O’Brien’s on the River, launched in 2008 at the corner of Wabash & Wacker, bears little resemblance to the Old Town original, long known for its piano bar, impressive beer garden and even more impressive snobbery. The setting here on the riverwalk is fairly nice, if a quick drink and a bite is what you’re after. Situated well below street level, the patio space that O’Brien’s occupies is well-insulated from both street traffic and the perpetual semi-darkness of Lower Wacker just behind the premises. The space itself is simply an exposed concrete slab with perhaps three dozen backyard patio tables. And I do mean exposed. With not even a single table-top umbrella to provide any shelter or shade, no other place in the city is as reliant on the weather as O’Brien’s.
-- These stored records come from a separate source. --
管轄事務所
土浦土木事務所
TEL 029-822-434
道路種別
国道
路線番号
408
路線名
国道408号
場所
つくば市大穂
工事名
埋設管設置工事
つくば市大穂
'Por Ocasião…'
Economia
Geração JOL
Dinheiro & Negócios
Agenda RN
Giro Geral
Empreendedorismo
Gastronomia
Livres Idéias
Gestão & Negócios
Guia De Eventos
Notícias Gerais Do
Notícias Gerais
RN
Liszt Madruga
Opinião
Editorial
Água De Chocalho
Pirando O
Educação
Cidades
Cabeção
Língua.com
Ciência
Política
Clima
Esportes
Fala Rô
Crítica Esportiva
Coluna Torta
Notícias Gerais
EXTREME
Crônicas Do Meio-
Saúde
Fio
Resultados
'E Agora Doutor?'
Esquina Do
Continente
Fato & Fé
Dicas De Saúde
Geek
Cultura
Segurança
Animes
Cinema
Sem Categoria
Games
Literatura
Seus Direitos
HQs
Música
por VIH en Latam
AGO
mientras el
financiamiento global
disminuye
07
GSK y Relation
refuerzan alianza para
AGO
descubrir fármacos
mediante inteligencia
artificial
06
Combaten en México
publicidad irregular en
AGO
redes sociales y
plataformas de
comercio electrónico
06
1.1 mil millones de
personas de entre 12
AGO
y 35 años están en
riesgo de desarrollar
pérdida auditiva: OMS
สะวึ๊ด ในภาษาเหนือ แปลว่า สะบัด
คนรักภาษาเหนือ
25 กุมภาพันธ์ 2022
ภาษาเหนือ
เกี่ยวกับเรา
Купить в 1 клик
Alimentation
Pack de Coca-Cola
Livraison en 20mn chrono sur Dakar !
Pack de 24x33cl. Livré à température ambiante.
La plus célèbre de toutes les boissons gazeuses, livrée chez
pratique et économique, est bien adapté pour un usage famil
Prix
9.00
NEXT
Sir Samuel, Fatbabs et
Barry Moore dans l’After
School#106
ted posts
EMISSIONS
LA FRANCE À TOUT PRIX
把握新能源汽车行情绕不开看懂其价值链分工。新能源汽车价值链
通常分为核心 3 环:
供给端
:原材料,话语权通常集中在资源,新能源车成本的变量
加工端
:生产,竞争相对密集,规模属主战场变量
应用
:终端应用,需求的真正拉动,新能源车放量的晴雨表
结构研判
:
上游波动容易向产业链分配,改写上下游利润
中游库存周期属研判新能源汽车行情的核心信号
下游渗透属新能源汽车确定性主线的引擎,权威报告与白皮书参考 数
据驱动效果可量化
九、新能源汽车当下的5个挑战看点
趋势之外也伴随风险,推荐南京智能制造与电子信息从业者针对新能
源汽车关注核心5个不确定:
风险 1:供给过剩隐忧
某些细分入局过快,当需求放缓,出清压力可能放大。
A portable hostess stand sits in front to handle incoming traffic. A plastic service bar, like you’d find at an outdoor wedding, is the hub for the beverage service. A medium-sized trailer serves as the on-site kitchen. As such, expect a streamlined menu for both food and drink. O’Brien’s does have a full bar (limited brands), but the beer list tops out at a whopping five. Food is geared toward things you can eat with your hands, with a few salads thrown in for good measure. The quesadillas were decent. The mini-burgers were tasty, but a Cobb salad arrived at our table cleverly disguised as a Chef’s salad, although there was no Chef’s salad on O’Brien’s menu. A mystery for the ages, since my friend was too hungry to send it back. As for specials, don’t expect to find anything, except for perhaps your view.
Speaking of which, there are excellent views of the historic Wabash and Michigan Avenue drawbridges, which are even better if you’re lucky enough to see them raised for a boat run. The glass majesty of Trump Tower, which I can’t rip on despite my weariness of its namesake, looms just on the other side of the river. There are also excellent vantage points to see the Wrigley Building and Tribune Tower as well as the steady stream of tour boats, pleasure craft and Styrofoam cups floating by. As for your fellow patrons, it only seems as if a camera and a map are required for entry. Actual Chicagoans can be spotted here as well. They’re the ones that don’t look up every time a pigeon flies overhead.
O’Brien’s, like most establishments on the riverwalk, is open seasonally mid-May through Mid-October. They’re open at 11am daily until 9pm weeknights, 10pm on weekends, but if the weather looks dodgy give them a call first. If you like O’Brien’s you might also want to check out Castaways, Rivers or perhaps drinks and Greek tapas on the roof of nearby Pegasus. For more O’Brien’s, check out their original location, their O’Hare edition and the O’Brien’s website. Ahoy.